On January 25, 1969, residents assembled at the State House to protest the extension of I-95 through greater Boston and ask that Governor Sargent rethink his decision to support the highway. They were successful, saving thousands of homes and small businesses from being divided by the highway.

On January 25, 2019, 50 years later, residents once again gathered at the State House to celebrate the anniversary of their victory. They held posters and signs to show support for the work that was done, and though there were several new faces, many of the original protestors came back for the anniversary with smiles on their faces.

Everyone then headed inside the State House for a program led by Representative Russell Holmes. The program featured words from original protestors like Anne Hershfang and Chuck Turner, as well as Kailyn Crockett, author of People Before Highways: Boston Activists, Urban Planners, and a New Movement for City Making, and Representative Nika Elugardo, among others.

“50 years ago on this very day, at this very building, activists from across the region came together to raise their voices,” Crockett said to a packed crowd at the bottom of the Grand Stair Case at the State House. To a rousing round of applause, she added, “We are not finished yet.”

Crockett said that the idea behind this 50th anniversary was to have 50 people come because they wanted to have one person for each year of activism and memory, but the crowd exceeded 50. “This is not a small event, this is not a small moment. This is not a small crowd or a small history,” she said. “We are here today to celebrate and honor an incredibly long legacy of organizing activism and grassroots power.”

There is a plaque outside the Roxbury Crossing orange line station depicting the Southwest Corridor and the history of the planned highway development. Across the top is a list of all of the names of the original activists, which Crockett and Lou Finfer of the Massachusetts Communities Action Network read out loud during the program.

“It is amazing, almost emotional, to recognize the power that’s in this room,” Crockett said. She said that though many of the people on the list have passed, the power and spirit of their work and commitment is “very much alive in this room.”

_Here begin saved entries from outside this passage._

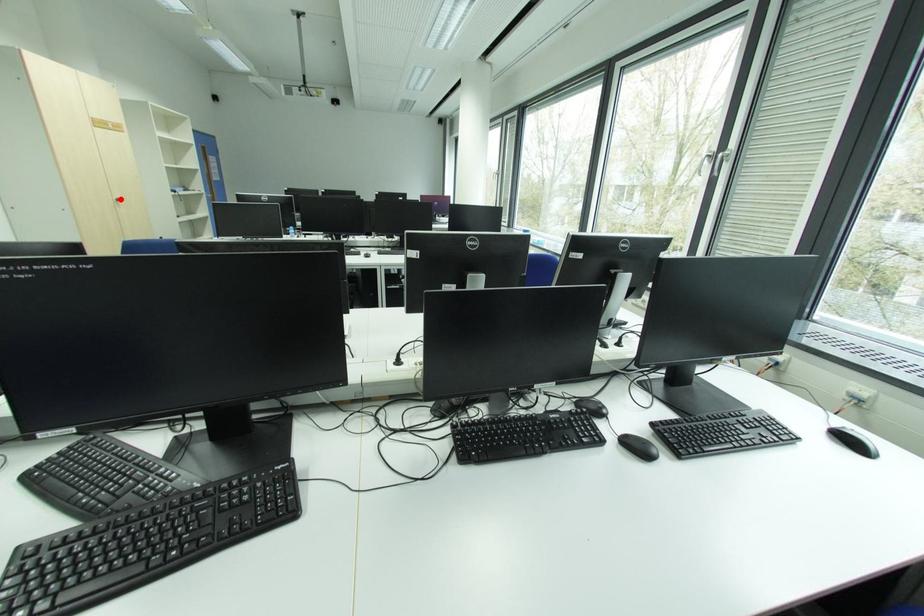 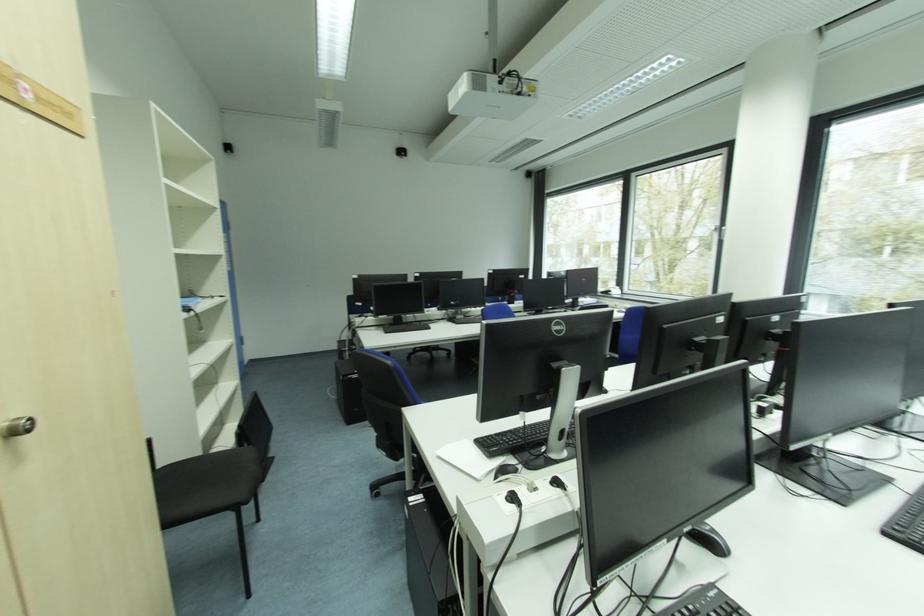 Find the pixel in the second image that matches the highlighted location in the first image.

(6, 424) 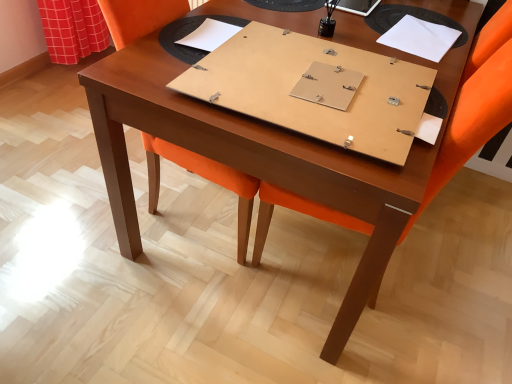 Question: From the image's perspective, is white cardboard notebook at upper center, marked as the first notebook in a left-to-right arrangement, positioned above or below matte wood notebook at center, positioned as the 2th notebook in right-to-left order?

Choices:
 (A) below
 (B) above

Answer: (B)

Question: In the image, is white cardboard notebook at upper center, marked as the first notebook in a left-to-right arrangement, on the left side or the right side of matte wood notebook at center, which is the 2th notebook from left to right?

Choices:
 (A) left
 (B) right

Answer: (A)

Question: Which of these objects is positioned farthest from the white cardboard notebook at upper center, placed as the 3th notebook when sorted from right to left?

Choices:
 (A) orange fabric chair at center
 (B) orange fabric swivel chair at center
 (C) white paper at upper right, which is the 1th notebook from right to left
 (D) matte wood notebook at center, which is the 2th notebook from left to right

Answer: (A)

Question: Which object is the farthest from the white cardboard notebook at upper center, placed as the 3th notebook when sorted from right to left?

Choices:
 (A) orange fabric swivel chair at center
 (B) matte wood notebook at center, which is the 2th notebook from left to right
 (C) white paper at upper right, acting as the 3th notebook starting from the left
 (D) orange fabric chair at center

Answer: (D) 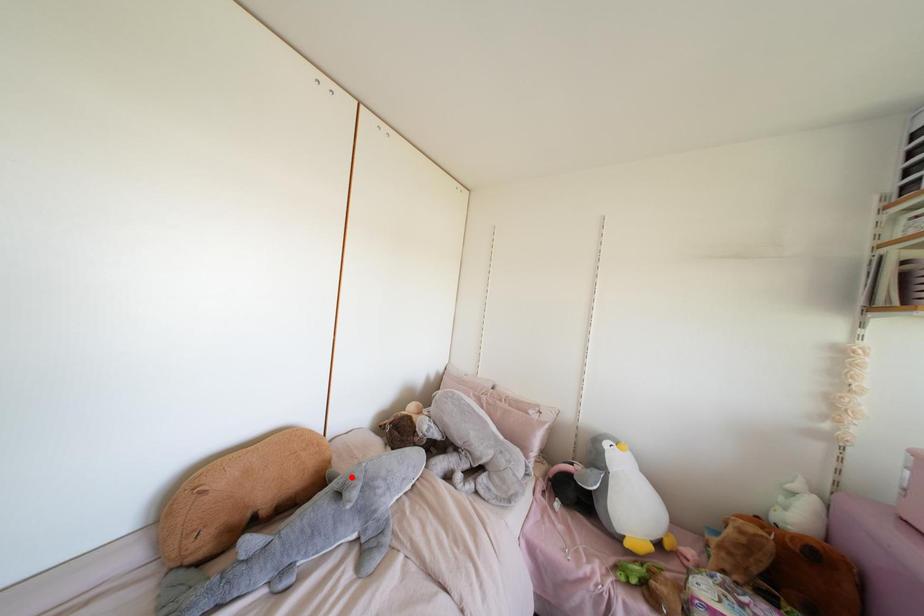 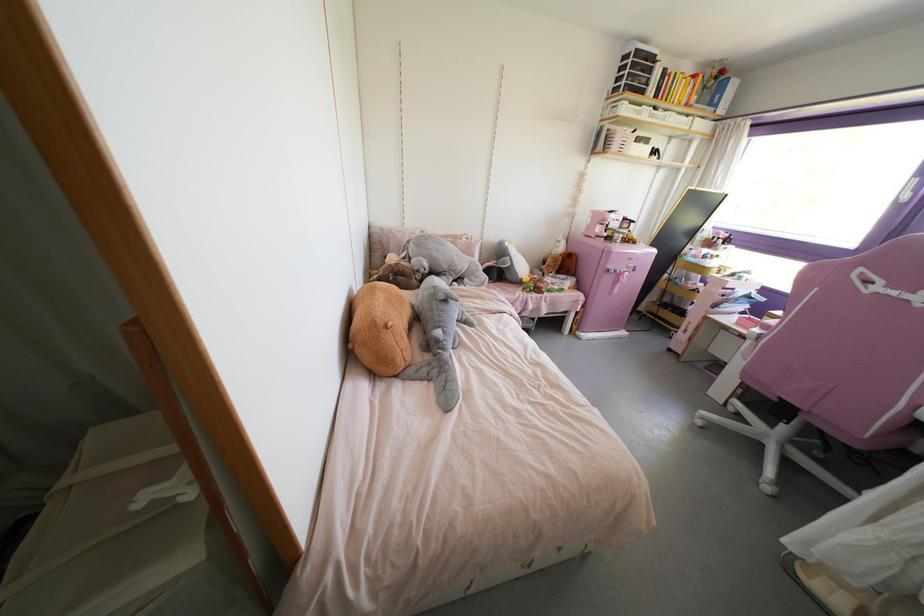 Question: I am providing you with two images of the same scene from different viewpoints. Given a red point in image1, look at the same physical point in image2. Is it:

Choices:
 (A) Closer to the viewpoint
 (B) Farther from the viewpoint

Answer: (B) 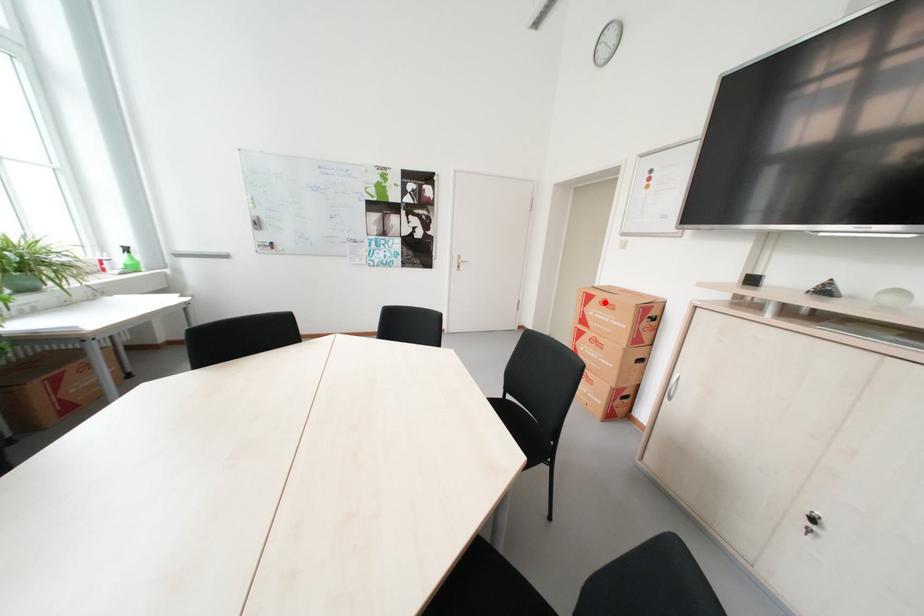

Activists Chuck Turner and Ann Hershfang were, according to Crockett, the keynote speakers for the program, because “they were people who were so instrumental in the building movement that made the highway opposition and the power around…as strong as it was,” she said.

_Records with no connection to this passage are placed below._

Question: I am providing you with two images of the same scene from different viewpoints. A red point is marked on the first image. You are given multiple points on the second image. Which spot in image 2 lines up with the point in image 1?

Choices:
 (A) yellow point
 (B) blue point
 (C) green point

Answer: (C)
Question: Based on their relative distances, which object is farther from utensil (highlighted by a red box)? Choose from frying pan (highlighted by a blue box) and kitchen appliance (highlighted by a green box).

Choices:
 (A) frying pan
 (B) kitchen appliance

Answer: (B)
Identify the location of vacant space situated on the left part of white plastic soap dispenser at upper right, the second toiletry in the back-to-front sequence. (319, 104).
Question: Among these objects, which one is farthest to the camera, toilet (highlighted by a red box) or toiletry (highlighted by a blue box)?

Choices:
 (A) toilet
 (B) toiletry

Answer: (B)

“From my perspective, the fight was really a memorable fight because I think it was the first time outside of war and poverty that people from different neighborhoods came together, that activists stood up and said we have to struggle with others,” Turner said in his remarks. He said that the original protest was the first time he can remember community activists being joined by city officials, business people, and environmentalists to work together on bettering the city.

“It was an opportunity for us to come together and say let’s do it together by sharing our minds and our energies,” he added. “We are in a challenging time,” he said. “There are some fights that we can’t afford to lose.”

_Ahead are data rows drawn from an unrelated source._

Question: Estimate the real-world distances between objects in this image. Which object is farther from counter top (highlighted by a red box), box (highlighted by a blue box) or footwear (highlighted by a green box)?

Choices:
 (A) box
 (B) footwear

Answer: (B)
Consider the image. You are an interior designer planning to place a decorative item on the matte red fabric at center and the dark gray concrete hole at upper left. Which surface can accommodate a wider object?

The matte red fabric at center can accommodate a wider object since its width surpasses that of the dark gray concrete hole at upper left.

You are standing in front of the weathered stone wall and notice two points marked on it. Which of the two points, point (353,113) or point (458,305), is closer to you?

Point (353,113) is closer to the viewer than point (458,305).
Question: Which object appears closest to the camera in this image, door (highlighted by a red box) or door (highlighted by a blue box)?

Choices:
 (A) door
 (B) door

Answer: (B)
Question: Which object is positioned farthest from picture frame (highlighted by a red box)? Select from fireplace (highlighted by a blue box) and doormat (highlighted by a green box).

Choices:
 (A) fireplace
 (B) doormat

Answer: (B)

Hershfang’s words focused on what happened back in the 1960s during the original protests. Hershfang said that she was part of the original group that opposed the South End Bypass, which was a four lane highway and Orange Line track that was going to go through the South End. She spoke of how she and the rest of the group, though generally ignored and without power, overcame those above them.

She also spoke of the plaque outside Roxbury Crossing, saying that putting the names across the top was Lew Finfer’s idea. “He wanted the students at Roxbury Community College to get off the train, the orange line, go by that plaque, and realize that people just like them had defeated these highways and the government didn’t give it to us. We got it,” she said.

Rep. Elugardo said that they were there to remember the power of organizing. “Because organizing isn’t just powerful to stop highways. Organizing protects affordable housing, organizing wins elections, organizing plants the seeds of justice but it also bears the fruit of  justice and it demands that that justice is for every single person,” she said. Elugardo also said that the torch should be passed to younger generations so they are empowered to organize as well. “A lot of times people are experiencing the darkness of our times, but we have to remember that that’s when our lights shine the brightest,” she added.

Rep. Liz Malia spoke of learning about politics and what she admired from the original planners. “What’s really gotten me was the fact that the planners made it part of their policy to listen and they understood that people weren’t going to come to easy resolutions,” she said. “Because of the patience of the community, we have the victory that was realized for years and we have communities that are not wiped out.”

At the end of the program, everyone gathered for a group photo and placed flowers beneath the portrait of Governor Francis Sargent. Crockett summed up the general feeling of the program and what it represented: ”These are living legends, fighters, people in our community who are here, who are talking to us, who are still nurturing so many dreams and visions for what is to be.”